Contemplaron la salida del sol, sentados de espaldas contra una roca. Kabakov pudo apreciar a la clara luz del día las pequeñas imperfecciones de su tez, las pecas, las líneas de fatiga debajo de sus ojos, los pómulos salientes. La deseaba mucho y el tiempo se le iba de las manos.
La besó durante varios minutos, abrigada su mano por el espeso manto de pelo. Una pareja bajó por el sendero desde el matorral de arriba, intimidados por la luz, sacudiéndose las hojas de sus ropas. Tropezaron con los pies de Kabakov y Rachel sentados junto a la senda y pasaron de largo, inadvertidos.
– David, estoy patitiesa -dijo Rachel finalmente arrancando una brizna de hierba-. Sabes que no tenía intenciones de dar cuerda a todo esto, supongo.
– ¿Patitiesa? ¿Dar cuerda?
– Inquieta, alarmada. Es argot.
– Bueno, yo… -Kabakov trató de decir una frase bonita pero refunfuñó para sus adentros. La muchacha le gustaba. La charla no servía de nada. Al demonio con tanta charla. Siguió hablando-: Calzoncillos manchados y vagos remordimientos son tonterías de quinceañeros. Ven conmigo a Haifa. Puedo conseguir una semana de licencia. Quiero que me acompañes. Hablaremos sobre tus responsabilidades durante la próxima semana.
– La próxima semana. Entonces quizás no tenga ya ningún sentido de responsabilidad. Tengo obligaciones que cumplir en Nueva York. ¿Qué podría cambiar tanto en una semana?
– Romper los elásticos de una cama y tirarse al sol mirándonos el uno al otro podría ser todo un cambio.
Se volvió rápidamente.
– No te hagas la estrecha, tampoco.
– No me hago la estrecha -respondió la joven.
– Deja de decir cosas como hacerse la estrecha entonces. Da la impresión de que realmente lo fueras -sonreía ampliamente. Ella retribuyó su sonrisa y luego se hizo un incómodo silencio.

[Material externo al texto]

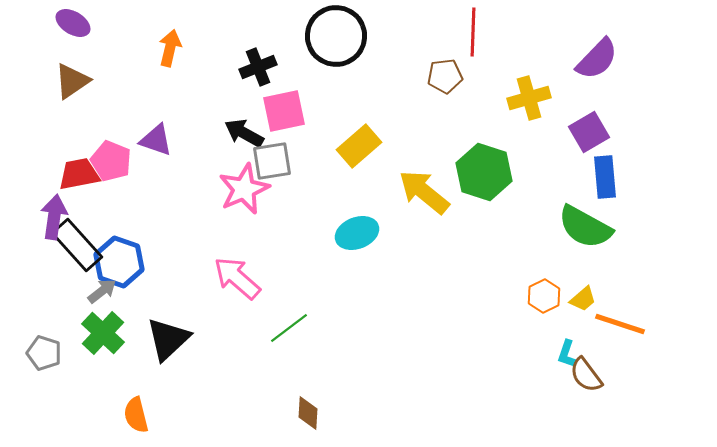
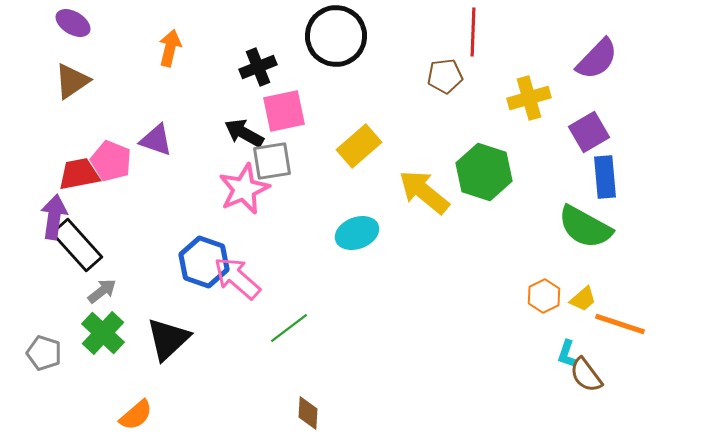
blue hexagon: moved 85 px right
orange semicircle: rotated 117 degrees counterclockwise
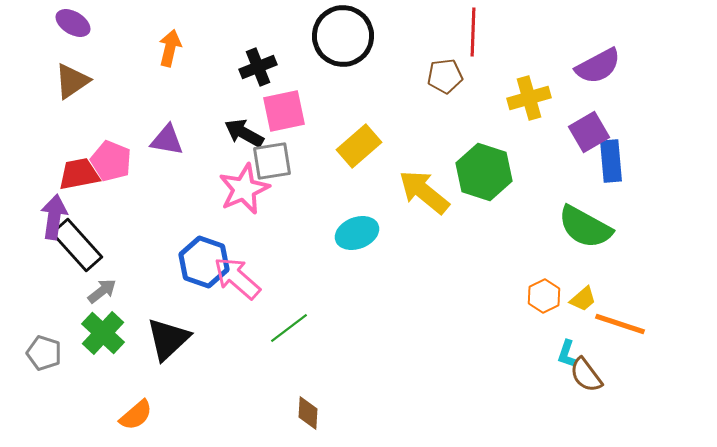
black circle: moved 7 px right
purple semicircle: moved 1 px right, 7 px down; rotated 18 degrees clockwise
purple triangle: moved 11 px right; rotated 9 degrees counterclockwise
blue rectangle: moved 6 px right, 16 px up
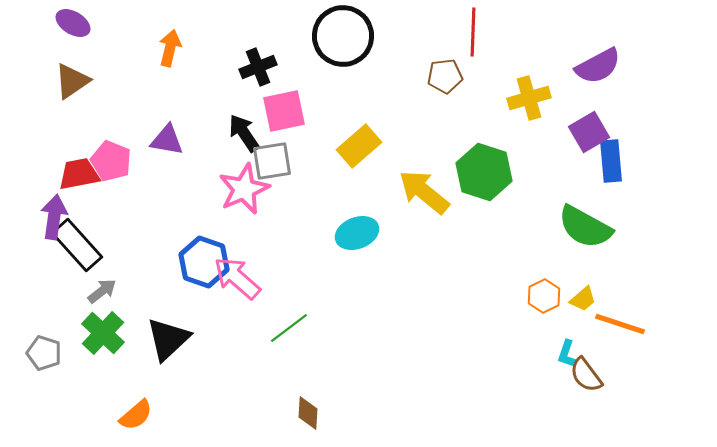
black arrow: rotated 27 degrees clockwise
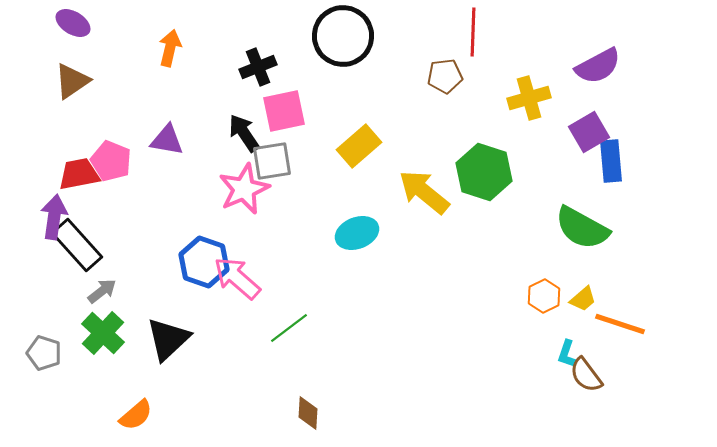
green semicircle: moved 3 px left, 1 px down
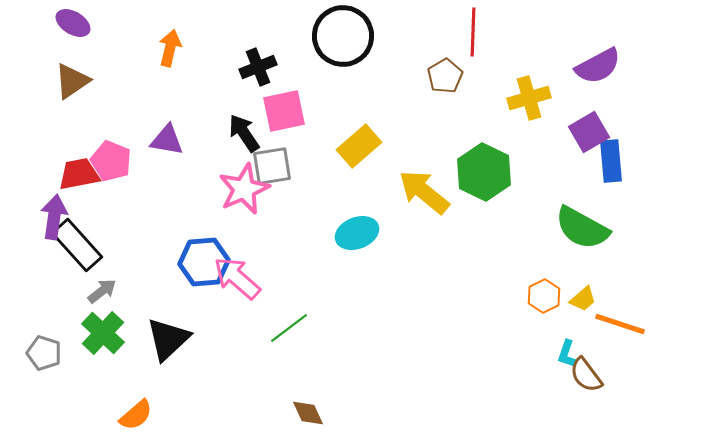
brown pentagon: rotated 24 degrees counterclockwise
gray square: moved 5 px down
green hexagon: rotated 8 degrees clockwise
blue hexagon: rotated 24 degrees counterclockwise
brown diamond: rotated 28 degrees counterclockwise
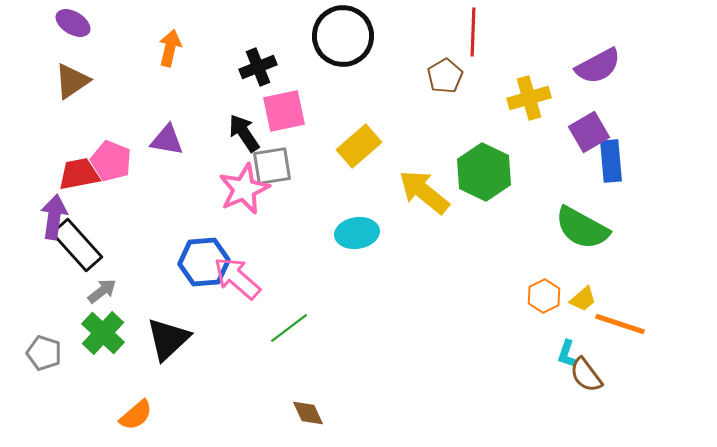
cyan ellipse: rotated 12 degrees clockwise
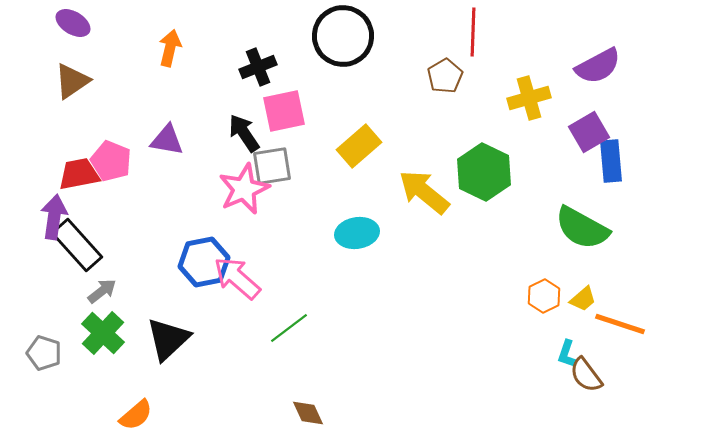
blue hexagon: rotated 6 degrees counterclockwise
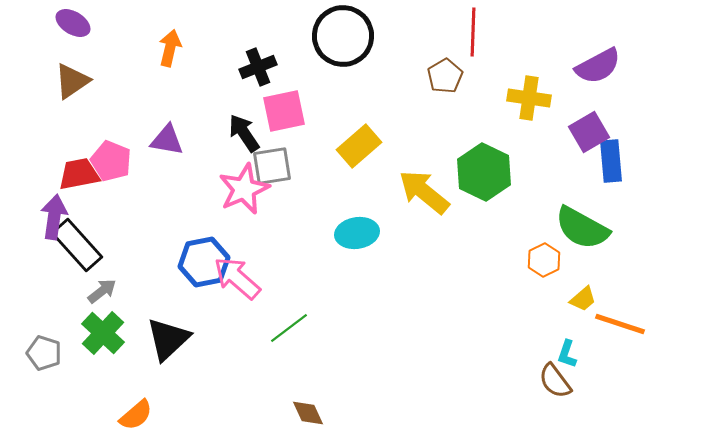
yellow cross: rotated 24 degrees clockwise
orange hexagon: moved 36 px up
brown semicircle: moved 31 px left, 6 px down
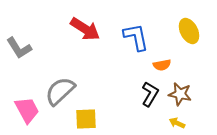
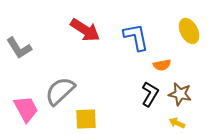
red arrow: moved 1 px down
pink trapezoid: moved 1 px left, 1 px up
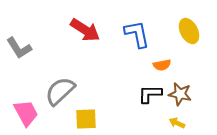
blue L-shape: moved 1 px right, 3 px up
black L-shape: rotated 120 degrees counterclockwise
pink trapezoid: moved 4 px down
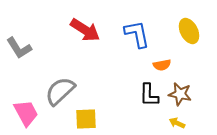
black L-shape: moved 1 px left, 1 px down; rotated 90 degrees counterclockwise
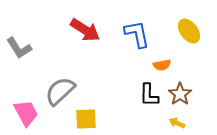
yellow ellipse: rotated 10 degrees counterclockwise
brown star: rotated 25 degrees clockwise
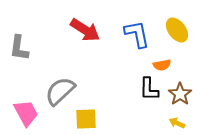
yellow ellipse: moved 12 px left, 1 px up
gray L-shape: rotated 40 degrees clockwise
black L-shape: moved 6 px up
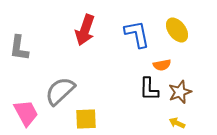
red arrow: rotated 76 degrees clockwise
brown star: moved 2 px up; rotated 15 degrees clockwise
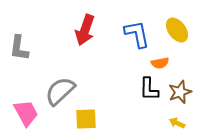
orange semicircle: moved 2 px left, 2 px up
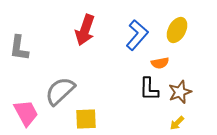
yellow ellipse: rotated 65 degrees clockwise
blue L-shape: moved 1 px down; rotated 52 degrees clockwise
yellow arrow: rotated 70 degrees counterclockwise
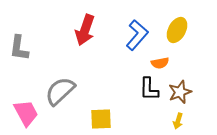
yellow square: moved 15 px right
yellow arrow: moved 1 px right, 2 px up; rotated 28 degrees counterclockwise
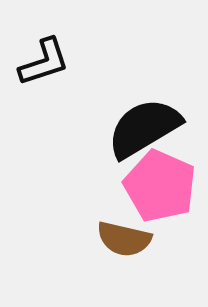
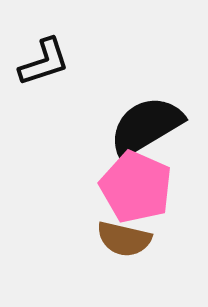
black semicircle: moved 2 px right, 2 px up
pink pentagon: moved 24 px left, 1 px down
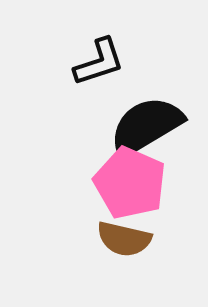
black L-shape: moved 55 px right
pink pentagon: moved 6 px left, 4 px up
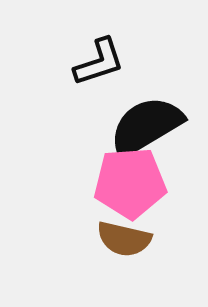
pink pentagon: rotated 28 degrees counterclockwise
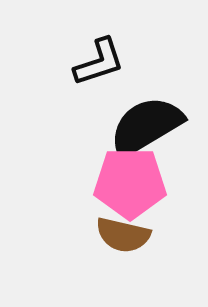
pink pentagon: rotated 4 degrees clockwise
brown semicircle: moved 1 px left, 4 px up
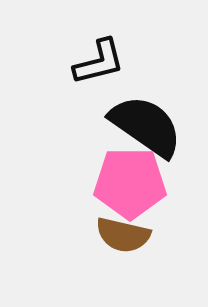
black L-shape: rotated 4 degrees clockwise
black semicircle: rotated 66 degrees clockwise
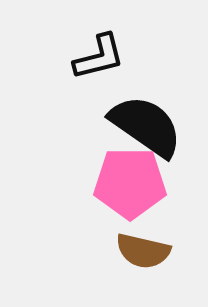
black L-shape: moved 5 px up
brown semicircle: moved 20 px right, 16 px down
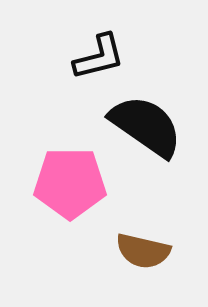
pink pentagon: moved 60 px left
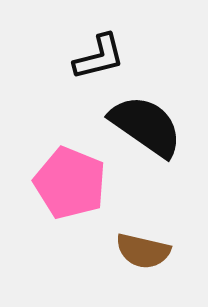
pink pentagon: rotated 22 degrees clockwise
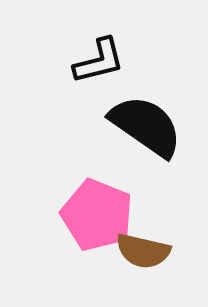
black L-shape: moved 4 px down
pink pentagon: moved 27 px right, 32 px down
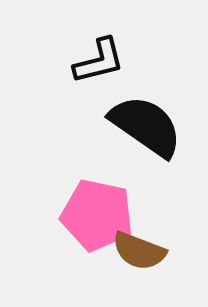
pink pentagon: rotated 10 degrees counterclockwise
brown semicircle: moved 4 px left; rotated 8 degrees clockwise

– ¿Volverás? -preguntó Kabakov.
– No pronto. Tengo que terminar mi residencia. A menos que haya guerra otra vez. Pero para ti no ha cesado ni un segundo, ¿verdad David? Nunca termina para ti.
No le respondió.
– Es gracioso, David. Se supone que las mujeres tienen vidas simples y sencillas, pero los hombres deben cumplir con el Deber. Lo que yo hago es valioso e importante. Y si digo que es mi deber es porque quiero que así lo sea, pues entonces es tan real como un uniforme. No «hablaremos de eso la semana que viene.»
– Muy bien -dijo Kabakov-, ve a cumplir con tu deber.
– No te hagas el estrecho, tampoco.
– No me hago el estrecho.
– David, gracias por tu proposición. Te propondría lo mismo si me fuera posible. Ir a Haifa. O a cualquier otro lugar y romper los elásticos de la cama. -Una pausa y luego agregó-: Adiós, mayor David Kabakov. No me olvidaré de ti.
Y echó a correr por el sendero. No se dio cuenta de que lloraba hasta que su jeep tomó velocidad y el viento desparramó las lágrimas mojando sus mejillas. Lágrimas secada por el viento siete años atrás en Israel.
Una enfermera entró al cuarto de Kabakov interrumpiendo el hilo de sus pensamientos y las paredes del hospital se cerraron nuevamente sobre él. Llevaba una píldora en un vasito de papel.
– Ahora me retiro, señor Kabakov -dijo la enfermera-. Lo veré mañana por la tarde.
Kabakov miró su reloj. Moshevsky debería haber llamado desde el albergue a estas horas, era ya cerca de medianoche.
Dahlia Iyad observaba desde el coche aparcado al otro lado de la calle el grupo de enfermeras del último turno que entraban por la puerta del frente del hospital. Ella también consultó en su reloj. Y luego se marchó.